I haven't thought it through yet, but the above approach could
indeed solve this particular race. Unfortunately there are other races.
There is an issue with bpf_timer_init. Since it doesn't take refcnt
another program might do lookup and bpf_timer_start
while the first prog got to refcnt=0 and got freed.
Adding refcnt to bpf_timer_init() makes the prog self pinned
and no callback might ever be executed (if there were no bpf_timer_start),
so that will cause a high chance of bpf prog stuck in the kernel.
There could be ref+uref schemes similar to tail_calls to address all that,
but it gets ugly quickly.
imo all these issues and races is a sign that such self pinning
shouldn't be allowed.

^ permalink raw reply	[flat|nested] 22+ messages in thread

* Re: [PATCH v2 bpf-next 1/3] bpf: Introduce bpf_timer
  2021-06-11 18:45     ` Alexei Starovoitov
@ 2021-06-15  6:10       ` Cong Wang
  2021-06-16  4:53         ` Alexei Starovoitov
  0 siblings, 1 reply; 22+ messages in thread
From: Cong Wang @ 2021-06-15  6:10 UTC (permalink / raw)
  To: Alexei Starovoitov
  Cc: David Miller, Daniel Borkmann, Andrii Nakryiko,
	Linux Kernel Network Developers, bpf, kernel-team

On Fri, Jun 11, 2021 at 11:45 AM Alexei Starovoitov
<alexei.starovoitov@gmail.com> wrote:
>
> On Thu, Jun 10, 2021 at 11:42:24PM -0700, Cong Wang wrote:
> > On Thu, Jun 10, 2021 at 9:27 PM Alexei Starovoitov
> > <alexei.starovoitov@gmail.com> wrote:
> > >
> > > From: Alexei Starovoitov <ast@kernel.org>
>
> Please stick to one email thread in the future, ok?
>
> I'll consolidate them here:
>
> > What is your use case to justify your own code? Asking because
> > you deny mine, so clearly my use case is not yours.
>
> I mentioned several use cases in the prior threads.
> tldr: any periodic event in tracing, networking, security.
> Garbage collection falls into this category as well, but please internalize
> that implementing conntrack as it is today in the kernel is an explicit non-goal.

You need to read my use case again, it is for the conntrack
in Cilium, not the kernel one.

>
> > And more importantly, why not just use BPF_TEST_RUN with
> > a user-space timer? Asking because you offer no API to read or
> > modify timer expiration, so literally the same with BPF_TEST_RUN
> > approach.
>
> a wrapper on top of hrtimer_get_remaining() like bpf_timer_get_remaining()
> is trivial to add, but what is the use case?

If you do not have any use case, then stick to BPF_TEST_RUN
with user-space timers?
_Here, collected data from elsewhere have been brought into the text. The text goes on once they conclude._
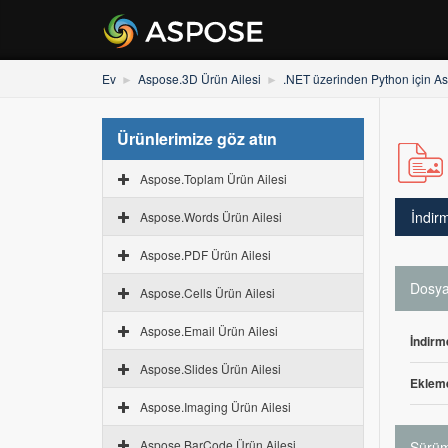
Ev
Aspose.3D Ürün Ailesi
.NET üzerinden Python için A
Ürünlerimize göz atın
Aspose.Toplam Ürün Ailesi
İndir
Aspose.Words Ürün Ailesi
Aspose.PDF Ürün Ailesi
Dosya 
Aspose.Cells Ürün Ailesi
Aspose.Email Ürün Ailesi
İndirm
Aspose.Slides Ürün Ailesi
Ekleme
Aspose.Imaging Ürün Ailesi
Aspose.BarCode Ürün Ailesi
Sürüm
And of course your patches are not needed
at all.

>
> > >
> > > Introduce 'struct bpf_timer { __u64 :64; __u64 :64; };' that can be embedded
> > > in hash/array/lru maps as regular field and helpers to operate on it:
> >
> > Can be or has to be? Huge difference here.
>
> map elements don't have to use timers.

You interpret this in a wrong way, what I asked is whether a bpf timer has
to be embedded in a map. IOW, can a bpf timer be a standalone global
data?

>
> > In the other thread, you said it is global data, which implies that it does
> > not have to be in a map.
>
> global data is a map. That was explained in the prior thread as well.
>

I think you implied bpf timer can exist without a map, hence I am asking.


> >
> > In your test case or your example, all timers are still in a map. So what has
> > changed since then? Looks nothing to me.
>
> look again?

Yes, I just looked at it again, only more confusing, not less.

>
> > Hmm, finally you begin refcounting it, which you were strongly against. ;)
>
> That was already answered in the prior thread.
> tldr: there were two options. This is one of them. Another can be added
> in the future as well.
>
> > Three questions:
> >
> > 1. Can t->prog be freed between bpf_timer_init() and bpf_timer_start()?
>
> yes.

Good. So if a program which only initializes the timer and then exits,
the other program which shares this timer will crash when it calls
bpf_timer_start(), right?

>
> > If the timer subprog is always in the same prog which installs it, then
>
> installs it? I'm not following the quesiton.
>
> > this is fine. But then how do multiple programs share a timer?
>
> there is only one callback function.

That's exactly my question. How is one callback function shared
by multiple eBPF programs which want to share the timer?


>
> > In the
> > case of conntrack, either ingress or egress could install the timer,
> > it only depends which one gets traffic first. Do they have to copy
> > the same subprog for the same timer?
>
> conntrack is an explicit non-goal.

I interpret this as you do not want timers to be shared by multiple
eBPF programs, correct? Weirdly, maps are shared, timers are
placed in a map, so timers should be shared naturally too.

>
> >
> > 2. Can t->prog be freed between a timer expiration and bpf_timer_start()
> > again?
>
> If it's already armed with the first bpf_timer_start() it won't be freed.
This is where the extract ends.